Print the listing below verbatim, passing over each picture.
_ _ _ _
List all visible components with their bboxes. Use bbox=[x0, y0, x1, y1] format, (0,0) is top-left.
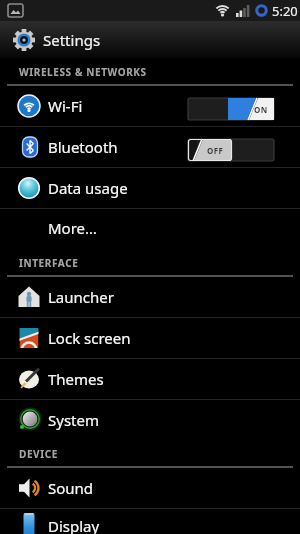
staticText: Bluetooth bbox=[48, 137, 118, 157]
button[interactable]: ON bbox=[188, 98, 274, 120]
staticText: WIRELESS & NETWORKS bbox=[19, 65, 147, 79]
staticText: Sound bbox=[48, 478, 94, 498]
staticText: INTERFACE bbox=[19, 256, 79, 270]
button[interactable]: Lock screen bbox=[0, 318, 300, 358]
button[interactable]: Display bbox=[0, 509, 300, 534]
button[interactable]: Wi-Fi bbox=[0, 86, 300, 126]
staticText: Data usage bbox=[48, 178, 128, 198]
staticText: Themes bbox=[48, 369, 104, 389]
staticText: DEVICE bbox=[19, 447, 58, 461]
staticText: OFF bbox=[207, 145, 224, 156]
staticText: Wi-Fi bbox=[48, 96, 83, 116]
staticText: 5:20 bbox=[272, 2, 298, 20]
staticText: Display bbox=[48, 516, 100, 534]
staticText: System bbox=[48, 410, 99, 430]
button[interactable]: OFF bbox=[188, 139, 274, 161]
staticText: ON bbox=[254, 104, 268, 115]
button[interactable]: Data usage bbox=[0, 168, 300, 208]
staticText: Settings bbox=[43, 30, 101, 50]
button[interactable]: Themes bbox=[0, 359, 300, 399]
button[interactable]: System bbox=[0, 400, 300, 440]
button[interactable]: More… bbox=[0, 209, 300, 247]
staticText: More… bbox=[48, 218, 97, 238]
button[interactable]: Bluetooth bbox=[0, 127, 300, 167]
button[interactable]: Launcher bbox=[0, 277, 300, 317]
button[interactable]: Sound bbox=[0, 468, 300, 508]
staticText: Lock screen bbox=[48, 328, 131, 348]
staticText: Launcher bbox=[48, 287, 114, 307]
_ _ _ _
Answer to the exercise:
List all visible components with their bboxes. Use bbox=[x0, y0, x1, y1] format, (0,0) is top-left.
staticText: Bluetooth bbox=[48, 137, 118, 157]
button[interactable]: ON bbox=[188, 98, 274, 120]
staticText: WIRELESS & NETWORKS bbox=[19, 65, 147, 79]
staticText: Sound bbox=[48, 478, 94, 498]
staticText: INTERFACE bbox=[19, 256, 79, 270]
button[interactable]: Lock screen bbox=[0, 318, 300, 358]
button[interactable]: Display bbox=[0, 509, 300, 534]
button[interactable]: Wi-Fi bbox=[0, 86, 300, 126]
staticText: Data usage bbox=[48, 178, 128, 198]
staticText: Themes bbox=[48, 369, 104, 389]
staticText: DEVICE bbox=[19, 447, 58, 461]
staticText: OFF bbox=[207, 145, 224, 156]
staticText: Wi-Fi bbox=[48, 96, 83, 116]
staticText: 5:20 bbox=[272, 2, 298, 20]
staticText: Display bbox=[48, 516, 100, 534]
staticText: System bbox=[48, 410, 99, 430]
button[interactable]: OFF bbox=[188, 139, 274, 161]
staticText: ON bbox=[254, 104, 268, 115]
button[interactable]: Data usage bbox=[0, 168, 300, 208]
staticText: Settings bbox=[43, 30, 101, 50]
button[interactable]: Themes bbox=[0, 359, 300, 399]
button[interactable]: System bbox=[0, 400, 300, 440]
button[interactable]: More… bbox=[0, 209, 300, 247]
staticText: More… bbox=[48, 218, 97, 238]
button[interactable]: Bluetooth bbox=[0, 127, 300, 167]
button[interactable]: Launcher bbox=[0, 277, 300, 317]
button[interactable]: Sound bbox=[0, 468, 300, 508]
staticText: Lock screen bbox=[48, 328, 131, 348]
staticText: Launcher bbox=[48, 287, 114, 307]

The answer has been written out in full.